Cela dit, cette 500 n’a pas le caractère de celles du passé. La linéarité du moteur vous dissuade totalement de courir après les régimes comme vous auriez pu le faire avec le quatre cylindres Fire 1,2 litre de la voiture de 2007.
La sonorité est également terne, sans le charmant parp-parp que l’ancien 1,2 litre émettait au démarrage. Le fait de faire tourner le moteur à fond émet un grondement industriel, qui est particulièrement gênant lorsque l’on monte en régime.
Il est également difficile de détecter l’implication du système mild-hybrid. Il n’y a pas la poussée prononcée que l’on pourrait attendre de l’alimentation électrique, et il n’y a pas non plus de fort effet de régénération des freins.
Au lieu de cela, il actionne le système start-stop – qui relance rapidement le moteur – et vous donne un léger coup de pouce lorsque vous accélérez à bas régime.
La boîte de vitesses incite à une conduite plus détendue : la position haute du levier et le gros bouton rond permettent des changements de vitesse confortables, mais la course est longue et lourde.
C’est bien, mais la lenteur de son action peut frustrer si vous devez rétrograder d’urgence, ce que vous devrez faire assez souvent si vous vous engagez sur des routes plus rapides.

La conduite est correcte pour une voiture aussi courte et robuste, même sur les routes craquelées et pavées de Turin.
Bien que vous ne soyez jamais complètement isolé de la surface de la route, elle fait un bon travail pour atténuer les chocs plus importants.
La contrepartie est une certaine inclinaison de la carrosserie dans les virages rapides ou serrés et un soupçon de flottement sur les crêtes, mais cela semble bien calculé pour une voiture qui va se promener dans les villes la plupart du temps.
De même, la direction est légère du bout des doigts et dépourvue de tout retour d’information, mais cela rend la voiture particulièrement facile à manœuvrer dans les parkings à étages et les virages urbains serrés.
Elle est également précise, ce qui permet de placer la voiture exactement là où vous le souhaitez dans les virages les plus serrés. Il est ainsi facile, voire agréable, de tracer une ligne régulière et de conserver autant d’élan que possible.

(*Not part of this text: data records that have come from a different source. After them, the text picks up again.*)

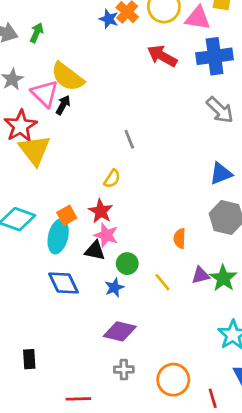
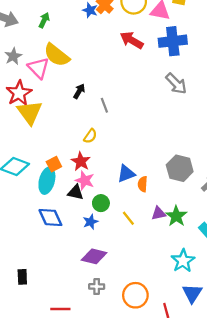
green arrow: (37, 33) -> (44, 20), moved
black arrow: (63, 105) -> (79, 91), moved
blue triangle: (221, 174) -> (126, 174), moved

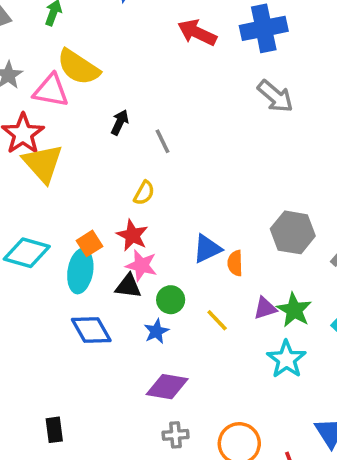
pink triangle: (39, 68) -> (51, 91), turned -30
cyan star: (183, 261) -> (286, 359), moved

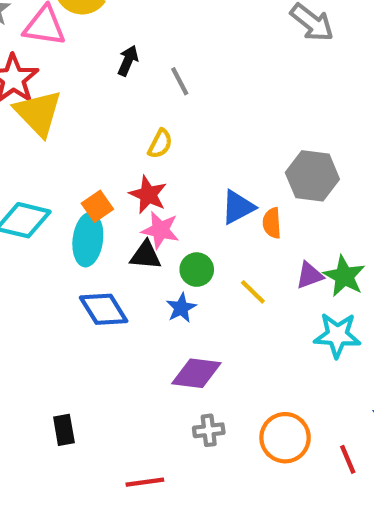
gray hexagon: (293, 232) -> (312, 176), moved
cyan star: (286, 359) -> (337, 335), turned -30

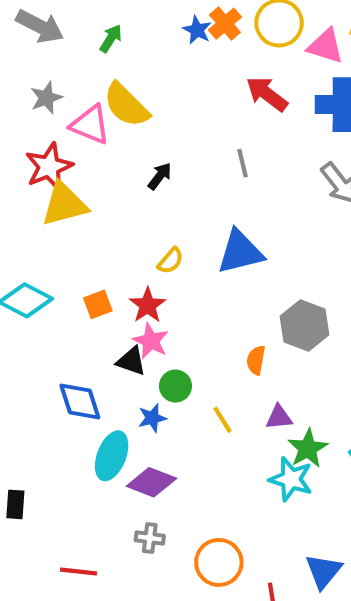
gray line: (180, 81) -> (242, 163), moved
yellow triangle: (38, 113) -> (64, 204), turned 45
blue triangle: (238, 207) -> (240, 252), moved, size x1.4
cyan ellipse: (88, 240) -> (112, 456), moved
green star: (344, 276) -> (308, 448), moved

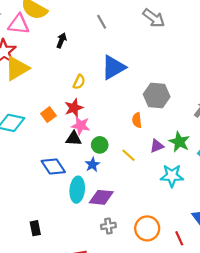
red star: (148, 305) -> (74, 108), turned 30
green star: (308, 448) -> (179, 142), moved

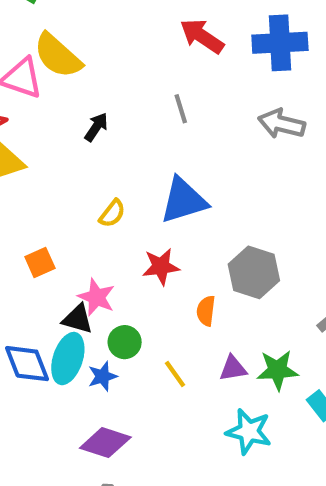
gray arrow: (154, 18) -> (282, 124), turned 145
red star: (74, 108) -> (161, 267), moved
green star: (179, 142) -> (277, 370), turned 30
cyan ellipse: (77, 190) -> (68, 359), moved

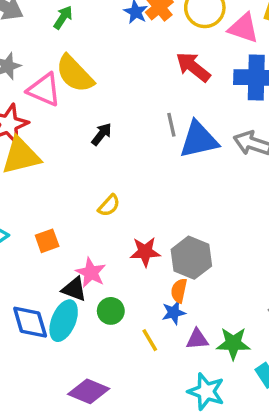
blue triangle: (184, 200) -> (199, 140), moved
gray hexagon: (254, 272) -> (191, 258), moved
blue star: (103, 376) -> (174, 313), moved

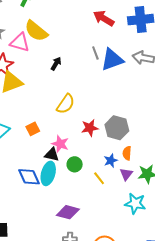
yellow semicircle: (109, 206) -> (66, 104), size x1.5
orange semicircle: (179, 291) -> (127, 153), moved
purple triangle: (197, 339) -> (126, 174), turned -40

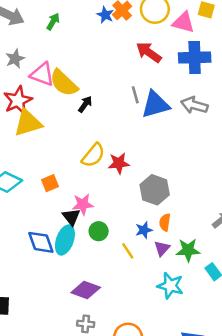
yellow semicircle: (36, 31) -> (64, 83), moved
red star: (90, 128) -> (119, 163), moved
pink star: (60, 144) -> (83, 204), turned -30
black triangle: (52, 155) -> (71, 217), turned 35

La 500 Hybrid devrait devenir l’une des voitures les plus frugales du Royaume-Uni. Elle devrait également être l’une des voitures les moins chères du Royaume-Uni lorsqu’elle arrivera chez les concessionnaires et son prix de départ devrait se situer aux alentours de 19 000 €.

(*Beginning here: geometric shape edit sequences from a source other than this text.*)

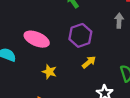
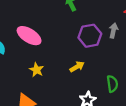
purple hexagon: (80, 35) -> (90, 36), moved

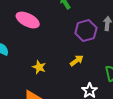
pink ellipse: (29, 36) -> (28, 20), moved

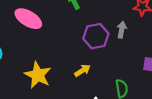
yellow star: (39, 67) -> (38, 75), size x1.6

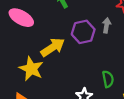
yellow arrow: (82, 71) -> (53, 47), moved, size x1.6

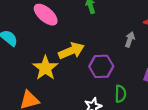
purple hexagon: (83, 32) -> (101, 66), moved

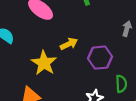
yellow arrow: (71, 51) -> (69, 44), size x0.7

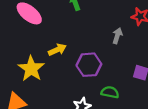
green semicircle: (121, 84) -> (110, 92), turned -77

Les initiés de Fiat suggèrent que la marque s’efforce également de refléter les offres de financement actuellement proposées en Europe continentale. En Allemagne, par exemple, il est possible d’en acquérir une pour 169 € par mois avec un acompte de 1500 €.

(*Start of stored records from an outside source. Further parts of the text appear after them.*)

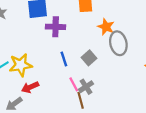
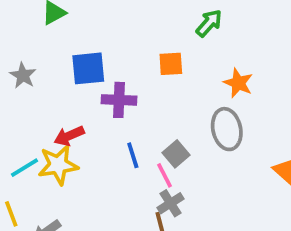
orange star: (106, 27) -> (238, 83), moved
pink line: (74, 84) -> (164, 175), moved
red arrow: (30, 87) -> (69, 136), moved

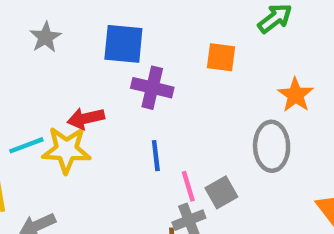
gray square: (176, 154) -> (221, 192), moved

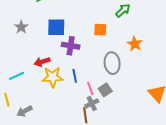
gray ellipse: (272, 146) -> (112, 63), moved
yellow star: (66, 150) -> (53, 77), moved

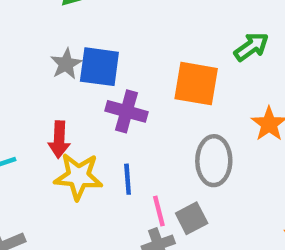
gray star: (21, 27) -> (66, 64), moved
orange square: (100, 30) -> (196, 84), size x1.5
red arrow: (42, 62) -> (59, 140), turned -77

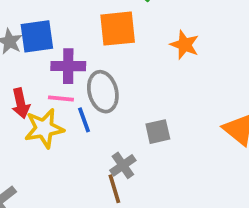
gray ellipse: (214, 161) -> (103, 92), moved
pink line: (159, 211) -> (61, 98), moved, turned -55
gray square: (192, 218) -> (158, 132), moved, turned 30

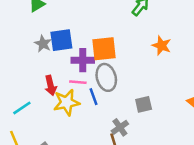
orange square: (118, 29) -> (104, 49), moved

La consommation de carburant est également satisfaisante. Les tests officiels suggèrent une consommation de 54,3 miles par heure, mais sur un mélange de routes urbaines, de chemins de campagne et d’autoroutes, elle a atteint une moyenne de 47,8 miles par heure lors de nos essais. En ville seulement, la consommation a atteint les 40 %.
Nous nous attendions à mieux de la part d’une voiture présentée comme hybride, étant donné que la Toyota Aygo X rivale atteint officiellement une consommation de 76,3 miles par heure, ce que nous avons en fait dépassé lors de nos essais.
De plus, l’économie de la nouvelle 500 Hybrid est un pas en arrière par rapport à la voiture précédente, qui était de 55mpg dans le monde réel. Cela s’explique par le fait que la nouvelle 500 hybride utilise exactement le même moteur, mais qu’elle est plus lourde de 86 kg et qu’elle doit donc travailler plus dur.

Fiat 500 Hybride
À première vue, la 500 Hybrid semble étonnamment complète pour un véhicule dont la production a été précipitée pour pallier les malheurs de son constructeur.
C’est un produit mature, facile à vivre, qui plaira beaucoup aux légions d’acheteurs qui voulaient une nouvelle 500 mais qui ne pouvaient pas accepter les compromis nécessaires pour vivre avec un véhicule électrique à faible autonomie.
Cela pourrait bien s’avérer être ce dont Fiat a besoin sur la voie du redressement.
Reste à savoir si cela suffira pour que cette nouvelle voiture atteigne les ventes élevées de ses prédécesseurs.
La Kia Picanto et la Toyota Aygo X sont peut-être des alternatives plus rationnelles, et bien que cette nouvelle 500 soit certainement plus à la mode que ces voitures, je ne suis pas convaincu qu’elle fasse appel au cœur autant que les versions précédentes.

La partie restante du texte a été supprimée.